Laten we nog eens bekijken wat we tot nu toe hebben geleerd.
In Efeziërs 4 lezen we dat Christenen moesten ophouden plaats te geven aan de duivel. In Efeziërs 6 werd ons verteld dat wij de hele wapenrusting van God nodig hebben om de listen van de duivel te weerstaan. In 2 Timotheüs 2 staat dat God christenen die door de duivel gevangen zijn genomen (of levend gemaakt) kan helpen om zichzelf te herstellen. In Hebreeën 2 lezen we dat de duivel de macht van de dood had, maar dat Jezus’ dood de macht van de duivel vernietigde. In Jakobus 4 werd ons verteld dat de duivel zal vluchten als je hem weerstaat. In 1 Petrus 5 lezen we dat de duivel rondloopt als een leeuw die mensen verslindt. In 1 Johannes 3:8 vinden we dat allen die gezondigd hebben van de duivel zijn en dat Jezus geopenbaard is opdat Hij de werken van de duivel zou vernietigen. Dan, in Openbaring 2, werd de gemeente te Efeze verteld dat de duivel christenen in de gevangenis kan stoppen. In Openbaring 20 lijkt de duivel tijdelijk aan zijn einde te zijn gekomen, wordt dan later bevrijd, verzamelt mensen in volken voor een strijd en dan wordt hij in een poel van vuur geworpen. Of je denkt dat dat een tijdelijke of permanente dood is, is op dit moment niet belangrijk.

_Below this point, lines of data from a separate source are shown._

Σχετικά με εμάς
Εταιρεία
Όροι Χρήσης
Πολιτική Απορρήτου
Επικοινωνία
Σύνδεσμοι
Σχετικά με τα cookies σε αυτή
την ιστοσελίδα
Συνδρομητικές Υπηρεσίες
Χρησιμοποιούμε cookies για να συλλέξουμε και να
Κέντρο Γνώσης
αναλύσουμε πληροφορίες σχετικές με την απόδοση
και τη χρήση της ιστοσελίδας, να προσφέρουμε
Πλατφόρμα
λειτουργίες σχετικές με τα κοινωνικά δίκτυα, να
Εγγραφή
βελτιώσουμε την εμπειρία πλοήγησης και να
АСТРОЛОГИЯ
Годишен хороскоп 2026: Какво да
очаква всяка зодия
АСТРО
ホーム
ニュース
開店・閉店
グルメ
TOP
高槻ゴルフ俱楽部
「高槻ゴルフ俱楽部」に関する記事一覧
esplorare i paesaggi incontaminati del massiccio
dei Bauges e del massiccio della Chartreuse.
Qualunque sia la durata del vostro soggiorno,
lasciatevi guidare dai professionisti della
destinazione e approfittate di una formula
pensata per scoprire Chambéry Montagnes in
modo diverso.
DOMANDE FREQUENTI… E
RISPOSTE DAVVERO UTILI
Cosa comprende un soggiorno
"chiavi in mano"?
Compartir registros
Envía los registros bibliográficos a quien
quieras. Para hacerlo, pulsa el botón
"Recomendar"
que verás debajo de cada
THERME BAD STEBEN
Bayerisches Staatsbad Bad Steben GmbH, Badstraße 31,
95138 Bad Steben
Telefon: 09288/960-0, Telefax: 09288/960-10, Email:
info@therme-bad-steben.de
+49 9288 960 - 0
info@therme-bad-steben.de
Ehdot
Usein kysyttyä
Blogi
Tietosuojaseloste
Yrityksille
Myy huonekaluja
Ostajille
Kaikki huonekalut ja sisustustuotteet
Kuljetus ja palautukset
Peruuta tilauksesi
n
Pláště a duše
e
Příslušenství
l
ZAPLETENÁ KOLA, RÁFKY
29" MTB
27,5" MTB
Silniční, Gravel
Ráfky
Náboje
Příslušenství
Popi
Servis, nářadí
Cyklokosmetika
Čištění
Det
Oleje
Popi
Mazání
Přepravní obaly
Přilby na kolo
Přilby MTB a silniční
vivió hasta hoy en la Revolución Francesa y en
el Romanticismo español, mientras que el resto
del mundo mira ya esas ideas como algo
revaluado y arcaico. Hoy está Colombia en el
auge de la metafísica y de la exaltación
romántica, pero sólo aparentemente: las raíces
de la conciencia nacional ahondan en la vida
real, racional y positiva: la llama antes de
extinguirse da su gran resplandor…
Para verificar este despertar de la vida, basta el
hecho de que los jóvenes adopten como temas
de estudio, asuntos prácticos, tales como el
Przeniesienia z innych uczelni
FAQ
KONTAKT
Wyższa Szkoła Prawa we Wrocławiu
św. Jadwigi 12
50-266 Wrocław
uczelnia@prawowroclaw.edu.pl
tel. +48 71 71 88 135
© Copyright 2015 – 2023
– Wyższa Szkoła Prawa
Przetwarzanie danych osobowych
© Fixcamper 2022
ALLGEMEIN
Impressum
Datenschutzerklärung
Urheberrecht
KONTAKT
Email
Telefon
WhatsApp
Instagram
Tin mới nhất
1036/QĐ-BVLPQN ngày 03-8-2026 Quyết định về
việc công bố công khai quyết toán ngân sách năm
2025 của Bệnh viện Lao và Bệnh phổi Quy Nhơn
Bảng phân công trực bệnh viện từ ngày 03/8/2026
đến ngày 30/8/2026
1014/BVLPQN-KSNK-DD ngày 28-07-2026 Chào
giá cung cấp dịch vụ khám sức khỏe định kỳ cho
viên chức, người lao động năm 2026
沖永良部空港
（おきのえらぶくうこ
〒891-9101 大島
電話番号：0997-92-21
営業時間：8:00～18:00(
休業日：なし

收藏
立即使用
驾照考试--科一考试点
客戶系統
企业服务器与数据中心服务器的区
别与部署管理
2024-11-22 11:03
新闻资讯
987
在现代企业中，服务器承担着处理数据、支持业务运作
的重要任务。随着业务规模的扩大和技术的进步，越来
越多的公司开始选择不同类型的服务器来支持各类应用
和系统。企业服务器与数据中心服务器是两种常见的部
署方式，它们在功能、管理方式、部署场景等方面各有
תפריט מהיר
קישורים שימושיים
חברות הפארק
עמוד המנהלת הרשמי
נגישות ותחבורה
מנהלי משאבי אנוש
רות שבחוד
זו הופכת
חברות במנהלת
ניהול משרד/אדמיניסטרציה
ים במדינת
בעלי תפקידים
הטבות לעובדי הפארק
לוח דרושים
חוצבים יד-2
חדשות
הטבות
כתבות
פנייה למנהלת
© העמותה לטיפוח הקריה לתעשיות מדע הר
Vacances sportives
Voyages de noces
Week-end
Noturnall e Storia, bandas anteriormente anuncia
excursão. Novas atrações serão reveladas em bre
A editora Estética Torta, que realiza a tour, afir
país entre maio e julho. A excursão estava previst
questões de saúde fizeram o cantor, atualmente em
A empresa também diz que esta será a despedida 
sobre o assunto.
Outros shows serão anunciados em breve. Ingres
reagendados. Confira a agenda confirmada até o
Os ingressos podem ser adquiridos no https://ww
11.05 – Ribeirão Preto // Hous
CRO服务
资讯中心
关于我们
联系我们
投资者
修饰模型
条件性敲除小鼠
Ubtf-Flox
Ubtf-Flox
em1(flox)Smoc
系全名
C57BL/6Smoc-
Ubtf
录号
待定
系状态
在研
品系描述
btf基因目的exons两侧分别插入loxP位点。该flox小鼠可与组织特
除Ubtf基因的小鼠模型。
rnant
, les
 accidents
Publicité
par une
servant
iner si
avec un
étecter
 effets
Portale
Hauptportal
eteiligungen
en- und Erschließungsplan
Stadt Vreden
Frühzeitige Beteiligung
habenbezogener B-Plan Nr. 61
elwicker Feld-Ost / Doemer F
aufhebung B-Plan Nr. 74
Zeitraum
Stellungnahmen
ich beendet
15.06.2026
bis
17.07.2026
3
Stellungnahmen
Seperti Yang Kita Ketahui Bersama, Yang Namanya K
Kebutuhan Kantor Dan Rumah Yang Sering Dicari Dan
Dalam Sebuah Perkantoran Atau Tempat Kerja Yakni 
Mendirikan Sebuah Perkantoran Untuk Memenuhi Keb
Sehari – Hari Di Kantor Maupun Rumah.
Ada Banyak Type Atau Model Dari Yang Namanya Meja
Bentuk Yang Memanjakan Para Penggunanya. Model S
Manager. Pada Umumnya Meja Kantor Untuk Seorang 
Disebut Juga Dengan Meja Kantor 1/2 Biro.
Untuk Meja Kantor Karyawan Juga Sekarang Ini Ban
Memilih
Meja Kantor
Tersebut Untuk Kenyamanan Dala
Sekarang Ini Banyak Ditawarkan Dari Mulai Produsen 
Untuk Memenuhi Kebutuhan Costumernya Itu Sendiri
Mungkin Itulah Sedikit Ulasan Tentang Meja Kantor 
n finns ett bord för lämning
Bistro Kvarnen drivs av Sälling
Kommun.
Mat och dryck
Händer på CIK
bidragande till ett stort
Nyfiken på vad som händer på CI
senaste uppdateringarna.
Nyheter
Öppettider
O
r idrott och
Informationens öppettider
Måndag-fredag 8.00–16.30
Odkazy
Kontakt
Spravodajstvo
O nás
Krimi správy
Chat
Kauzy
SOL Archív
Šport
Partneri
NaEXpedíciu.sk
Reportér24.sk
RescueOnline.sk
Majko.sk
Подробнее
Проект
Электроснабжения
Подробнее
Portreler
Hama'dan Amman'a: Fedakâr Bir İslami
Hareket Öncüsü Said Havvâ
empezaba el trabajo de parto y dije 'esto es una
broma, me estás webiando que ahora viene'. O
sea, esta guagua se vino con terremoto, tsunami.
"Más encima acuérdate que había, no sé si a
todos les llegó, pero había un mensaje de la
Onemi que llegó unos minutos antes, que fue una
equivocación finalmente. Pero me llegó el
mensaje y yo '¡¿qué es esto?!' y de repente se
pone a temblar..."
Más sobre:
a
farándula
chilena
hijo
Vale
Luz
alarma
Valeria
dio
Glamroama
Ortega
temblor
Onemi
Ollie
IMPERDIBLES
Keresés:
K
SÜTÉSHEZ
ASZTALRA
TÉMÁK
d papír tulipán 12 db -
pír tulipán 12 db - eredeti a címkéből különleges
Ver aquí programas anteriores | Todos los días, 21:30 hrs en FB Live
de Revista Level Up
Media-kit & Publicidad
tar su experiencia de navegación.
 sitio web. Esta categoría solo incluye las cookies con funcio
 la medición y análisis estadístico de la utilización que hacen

Net toen u op het punt stond te beslissen wie en wat de duivel was, lazen wij de hoofdstukken 12, 13 en 17 van Openbaring en ontdekten wij dat iets dat op één plaats “de duivel” wordt genoemd, een draak is die zeven koppen en tien horens heeft. Deze draak is een beest, als een luipaard, dat poten heeft als een beer en een mond als een leeuw en hij voert oorlog tegen de heiligen. Dit is niet te begrijpen als de duivel is wat de kerken geloven dat hij is. De draak is een beest met horens, en de horens worden koningen genoemd. In Openbaring 17 zien we dat de draak wordt bereden door een vrouw, gekleed in het rood. De engel zei dat de vrouw regeerde over alle koningen van de aarde. Dit zou logisch zijn, omdat deze draak degene was met horens, die koningen voorstelden.
Plotseling, hier in Openbaring, veranderde deze quasi onsterfelijke gevallen engel in naties en koningen recht voor onze ogen.
Alles wat ik tot nu toe in deze studie heb bereikt, is u ervan te overtuigen dat er misschien iets over “de duivel” is, dat wij in het verleden misschien niet hebben begrepen.